Feed labeled “organic” must meet very specific requirements. Organic plants are required to be grown with natural fertilizers and without pesticides or hormones, among other things. Livestock that is organic must be fed organic feed and not be given animal byproducts, antibiotics or hormones.
Genetically modified organisms (GMO) have had their DNA altered to increase resistance to herbicides, improve nutritional content, or a variety of other reasons. Most GMO foods are plants such as corn, canola or soybean. Non-GMO feed is made by grains that have not been genetically altered, but may have been treated with pesticides.
Non-GMO Feed is not necessarily organic, but organic feed is always non-GMO.
Q: What do you recommend as a horse treat?
My first response to this question was none… but then I reflected on my own experiences and yes, I have fed horses treats—just not commercial ones. There is an advantage to offering a treat; there is a bonding factor as well as the benefit of a reward for some training response. Of course, there is that feel good sensation.

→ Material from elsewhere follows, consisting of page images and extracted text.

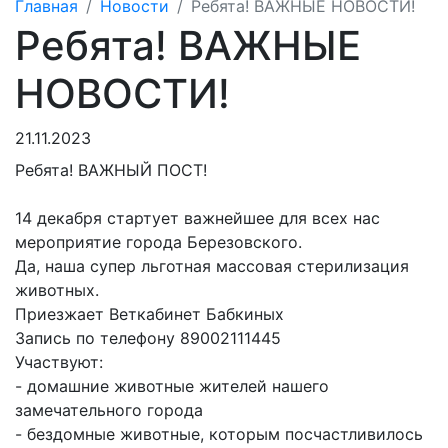
Главная
Новости
Ребята! ВАЖНЫЕ НОВОСТИ!
Ребята! ВАЖНЫЕ
НОВОСТИ!
21.11.2023
Ребята! ВАЖНЫЙ ПОСТ!
14 декабря стартует важнейшее для всех нас
мероприятие города Березовского.
Да, наша супер льготная массовая стерилизация
животных.
Приезжает Веткабинет Бабкиных
Запись по телефону 89002111445
Участвуют:
- домашние животные жителей нашего
замечательного города
- бездомные животные, которым посчастливилось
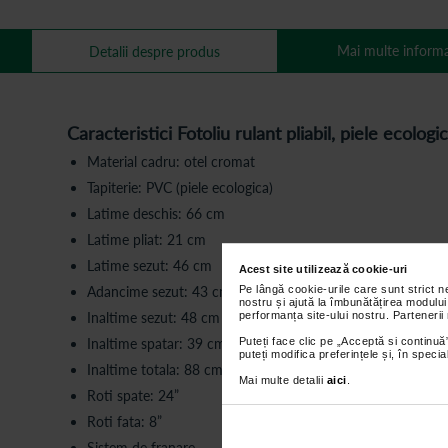
Mai multe informa
Detalii despre produs
Caracteristici Fotoliu rulant pliabil, piele ecolog
Material cadru: otel cromat
Tapiterie: PVC (piele ecologica)
Latime deschis: 66 cm
Latime pliat: 21 cm
Latime sezut: 46 cm
Acest site utilizează cookie-uri
Adancime sezut: 43 cm
Pe lângă cookie-urile care sunt strict 
nostru și ajută la îmbunătățirea modului
Inaltime sezut: 48 cm
performanța site-ului nostru. Partenerii
Inaltime spatar: 39 cm
Puteți face clic pe „Acceptă si continuă”
puteți modifica preferințele și, în spec
Inaltime totala: 88 cm
Mai multe detalii
aici
.
Roti spate: 24”
Roti fata: 8”
Sistem de franare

When I was a kid, peppermint candy—particularly leftovers from Christmas—were used as a treat for the horses. I worked with a horse named Jody Grey during my youth who would reach into my coat’s kangaroo pocket looking for that peppermint candy when I arrived at the barn. I must admit it was fun (though at times a nuisance because he never gave up). Another good treat experience was during my packing/wild horse tracking research and outreach programs at the university; I used my lunch leftovers of orange peels and apple cores as a treat for the horses that I rode.
Bottom line: I wouldn’t spend the money on commercial treats. Cut orange peels into half dollar size or share an apple.
Q: Hay is so expensive I asked my feed store if there were any other options. They tried to sell me hay pellets but I worry about my horse choking. I have heard horrid stories about pellets. What do you think and are there any other options for hay?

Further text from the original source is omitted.